The cost function in (3) is optimized for noise distributions with a Gaussian core and makes model-fitting in SourceXtractor++ appropriate only for image noise with a pdf symmetrical around the mean.

_images/robustgalfit.png — Fig. 3 Effect of the modified least squares loss function on fitting a model to a galaxy with a bright neighbor. *Left*: the original image; *Middle*: residuals of the model fitting with a regular least squares (\(\kappa = +\infty\)); *Right*: modified least squares with \(\kappa = 10\).¶

The vector \(\tilde{\boldsymbol{m}}(\boldsymbol{q})\) is obtained by convolving the high resolution model \(\boldsymbol{m}(\boldsymbol{q})\) with the local PSF model \(\boldsymbol{\phi}\) and applying a resampling operator \(\mathbf{R}(\boldsymbol{x})\) to generate the final model raster at position \(\boldsymbol{x}\) at the nominal image resolution:

(5)¶\[\tilde{\boldsymbol{m}}(\boldsymbol{q}) = \mathbf{R}(\boldsymbol{x}) (\boldsymbol{m}(\boldsymbol{q})*\boldsymbol{\phi}).\]

\(\mathbf{R}(\boldsymbol{x})\) depends on the pixel coordinates \(\boldsymbol{x}\) of the model centroid:

(6)¶\[\mathbf{R}_{ij}(\boldsymbol{x}) = h\left(\boldsymbol{x}_j - \eta.(\boldsymbol{x}_i - \boldsymbol{x})\right),\]

where \(h\) is a 2-dimensional interpolant (interpolating function), \(\boldsymbol{x}_i\) is the coordinate vector of image pixel \(i\), \(\boldsymbol{x}_j\) the coordinate vector of model sample \(j\), and \(\eta\) is the image-to-model sampling step ratio (sampling factor) which is by default defined by the PSF model sampling. We adopt a Lánczos-4 function [11] as interpolant.

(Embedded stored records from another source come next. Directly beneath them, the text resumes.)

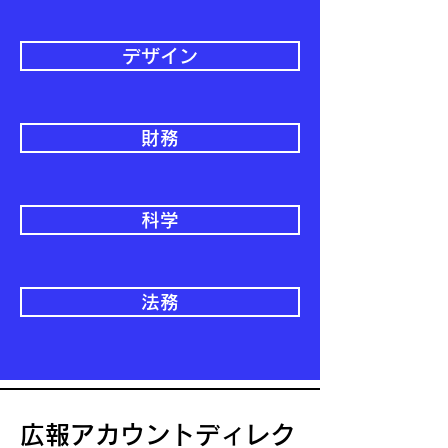
デザイン
財務
科学
法務
広報アカウントディレク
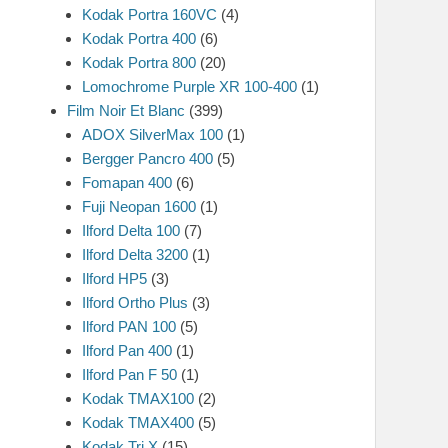
Kodak Portra 160VC
(4)
Kodak Portra 400
(6)
Kodak Portra 800
(20)
Lomochrome Purple XR 100-400
(1)
Film Noir Et Blanc
(399)
ADOX SilverMax 100
(1)
Bergger Pancro 400
(5)
Fomapan 400
(6)
Fuji Neopan 1600
(1)
Ilford Delta 100
(7)
Ilford Delta 3200
(1)
Ilford HP5
(3)
Ilford Ortho Plus
(3)
Ilford PAN 100
(5)
Ilford Pan 400
(1)
Ilford Pan F 50
(1)
Kodak TMAX100
(2)
Kodak TMAX400
(5)
Kodak Tri X
(15)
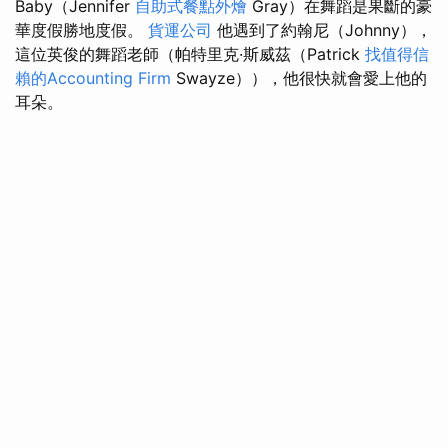
Baby（Jennifer
自助式餐點外燴
Gray）在舞蹈是果斷的豪
華度假勝地度假。
貨運公司
他遇到了約翰尼（Johnny），
這位英俊的舞蹈老師（帕特里克·斯威茲（Patrick
找值得信
賴的Accounting Firm
Swayze）），他很快就會愛上他的
耳朵。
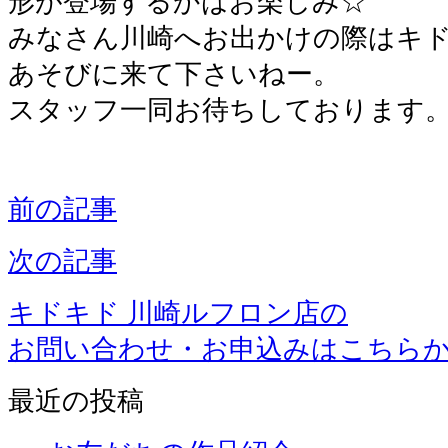
形が登場するかはお楽しみ☆
みなさん川崎へお出かけの際はキ
あそびに来て下さいねー。
スタッフ一同お待ちしております
前の記事
次の記事
キドキド 川崎ルフロン店の
お問い合わせ・お申込みはこちら
最近の投稿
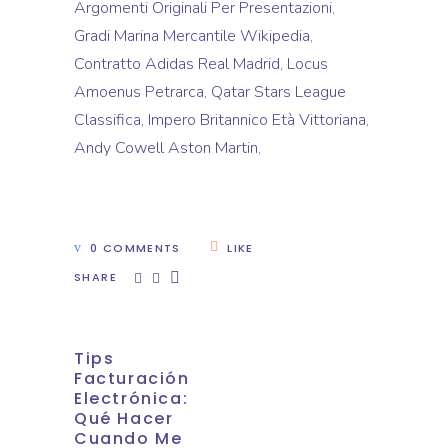
Argomenti Originali Per Presentazioni
,
Gradi Marina Mercantile Wikipedia
,
Contratto Adidas Real Madrid
,
Locus
Amoenus Petrarca
,
Qatar Stars League
Classifica
,
Impero Britannico Età Vittoriana
,
Andy Cowell Aston Martin
,
0 COMMENTS
LIKE
SHARE
Tips
Facturación
Electrónica:
Qué Hacer
Cuando Me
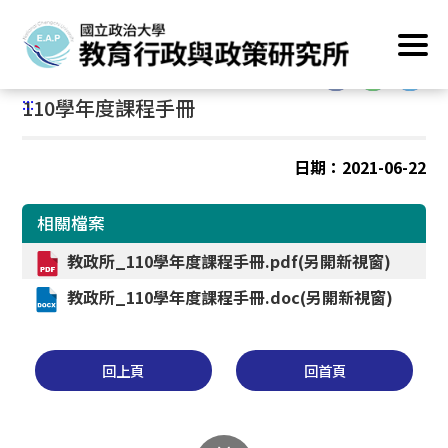
跳
首頁
/
主要業務
/
課程資訊
/
課程手冊
到
主
:::
要
:::
110學年度課程手冊
內
容
區
日期：2021-06-22
塊
相關檔案
教政所_110學年度課程手冊.
pdf
(另開新視窗)
教政所_110學年度課程手冊.
doc
(另開新視窗)
回上頁
回首頁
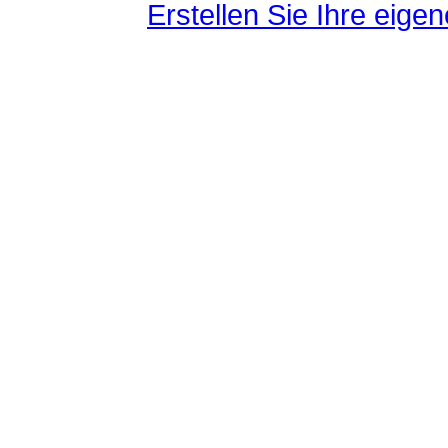
Erstellen Sie Ihre eig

Configuring model-fitting¶

The model-fitting process can be precisely defined and tuned in the measurement configuration Python script.

Model parameters¶

In SourceXtractor++, any of the model parameters \(q_j\) may be a constant parameter, a free parameter, or a dependent parameter.

Constant parameters¶

In the model fitting configuration, constant parameters are declared using the ConstantParameter() construct:

size = ConstantParameter(42)

One can also use a lambda expression based on actual measurements for the current object:

size = ConstantParameter(lambda o: 2 * o.get_radius())

Free parameters¶

Free parameters are adjusted by minimizing \(\lambda(\boldsymbol{q})\) in (3). They are declared using the FreeParameter() construct. The free parameter initial value follows the same rules as the constant parameter value: it may be defined as a simple number supplied by the user, e.g.:

size = FreeParameter(42, range)

or as a lambda expression, such as:

size = FreeParameter(lambda o: 2.5 * o.get_radius(), range)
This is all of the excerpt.